The AIDS activists allege that Manana failed to comply with the July Constitutional Court judgment ordering the provinces to scale up provision of nevirapine in public clinics and hospitals. 

Nevirapine reduces the likelihood of an HIV-positive pregnant woman passing the virus on to her unborn child. 

We hope this will make it clear to other provinces that haven't complied fully that if they don't get their house in order they will face court proceedings, said TAC attorney Geoff Budlender. He said that only KwaZulu-Natal, Gauteng and North West had demonstrated that they were complying with the Constitutional Court order. 

In papers filed yesterday in the Pretoria High Court, the TAC argues that Manana has breached the Constitutional Court judgment on three counts. 

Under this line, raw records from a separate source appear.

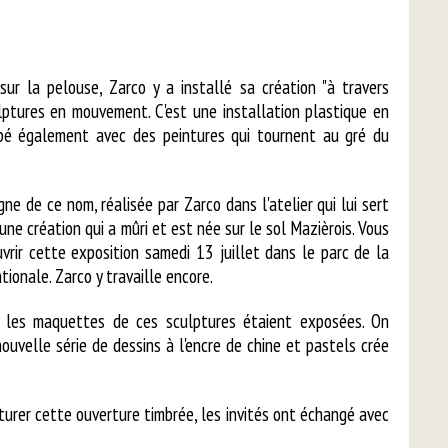
 sur la pelouse, Zarco y a installé sa création "à travers
ulptures en mouvement. C'est une installation plastique en
ipé également avec des peintures qui tournent au gré du
igne de ce nom, réalisée par Zarco dans l'atelier qui lui sert
 une création qui a mûri et est née sur le sol Mazièrois. Vous
vrir cette exposition samedi 13 juillet dans le parc de la
tionale. Zarco y travaille encore.
er, les maquettes de ces sculptures étaient exposées. On
nouvelle série de dessins à l'encre de chine et pastels crée
turer cette ouverture timbrée, les invités ont échangé avec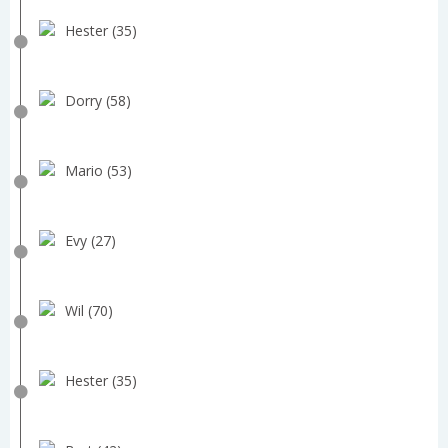
Hester (35)
Dorry (58)
Mario (53)
Evy (27)
Wil (70)
Hester (35)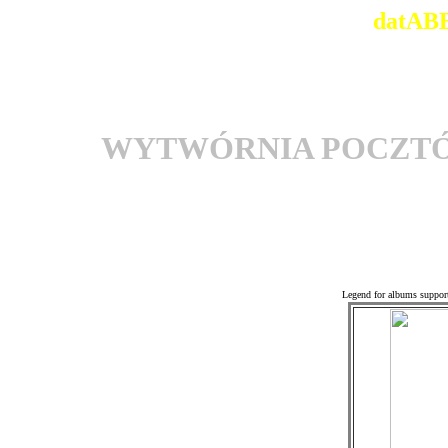
datABB
WYTWÓRNIA POCZT
Associ
Legend for albums suppor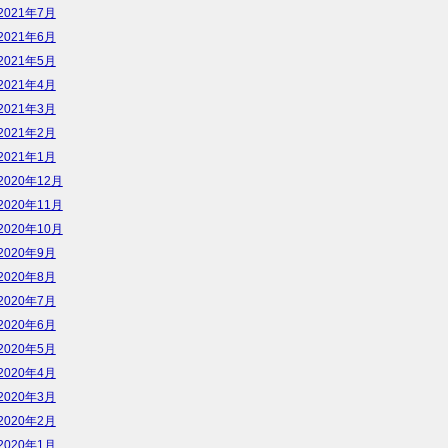
2021年7月
2021年6月
2021年5月
2021年4月
2021年3月
2021年2月
2021年1月
2020年12月
2020年11月
2020年10月
2020年9月
2020年8月
2020年7月
2020年6月
2020年5月
2020年4月
2020年3月
2020年2月
2020年1月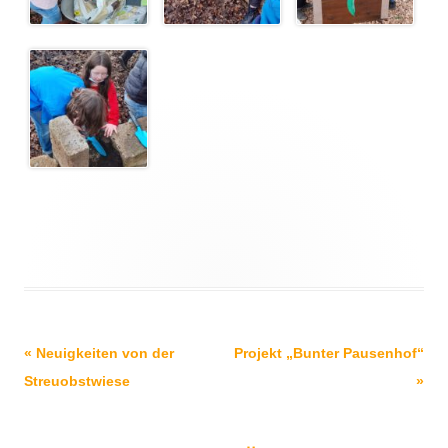
Beitrags-
«
Neuigkeiten von der
Projekt „Bunter Pausenhof“
Navigation
Streuobstwiese
»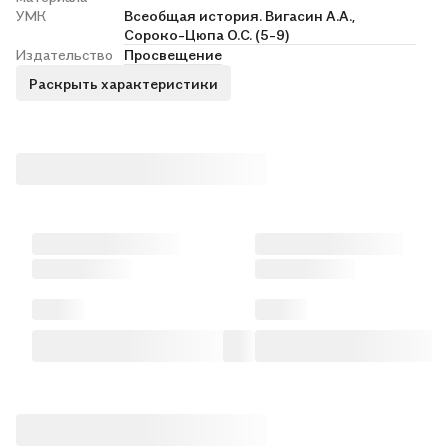
УМК
Всеобщая история. Вигасин А.А.,
Сороко-Цюпа О.С. (5-9)
Издательство
Просвещение
Раскрыть характеристики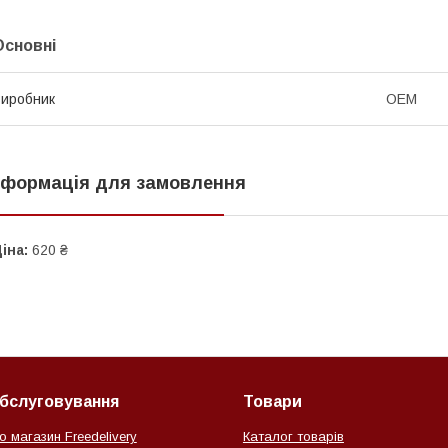
Основні
иробник
OEM
нформація для замовлення
іна:
620 ₴
обслуговування
Товари
о магазин Freedelivery
Каталог товарів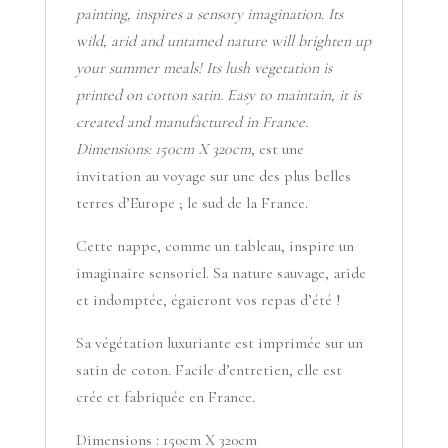
painting, inspires a sensory imagination. Its
wild, arid and untamed nature will brighten up
your summer meals! Its lush vegetation is
printed on cotton satin. Easy to maintain, it is
created and manufactured in France.
Dimensions: 150cm X 320cm
, est une
invitation au voyage sur une des plus belles
terres d’Europe ; le sud de la France.
Cette nappe, comme un tableau, inspire un
imaginaire sensoriel. Sa nature sauvage, aride
et indomptée, égaieront vos repas d’été !
Sa végétation luxuriante est imprimée sur un
satin de coton. Facile d’entretien, elle est
crée et fabriquée en France.
Dimensions : 150cm X 320cm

According to the TAC, she had failed to provide full information on Mpumalanga's nevirapine programmes as requested by the organisation on behalf of users of the public health care system; she was still requiring hospitals and clinics to obtain permission from the provincial health department to provide nevirapine, despite the Constitutional Court declaring that such decisions lay in the hands of the medical personnel working in the facilities; and finally the provincial health department had failed to expand the provision of nevirapine beyond its two pilot sites, comprised of two public hospitals and 12 clinics, despite having the resources to do so. 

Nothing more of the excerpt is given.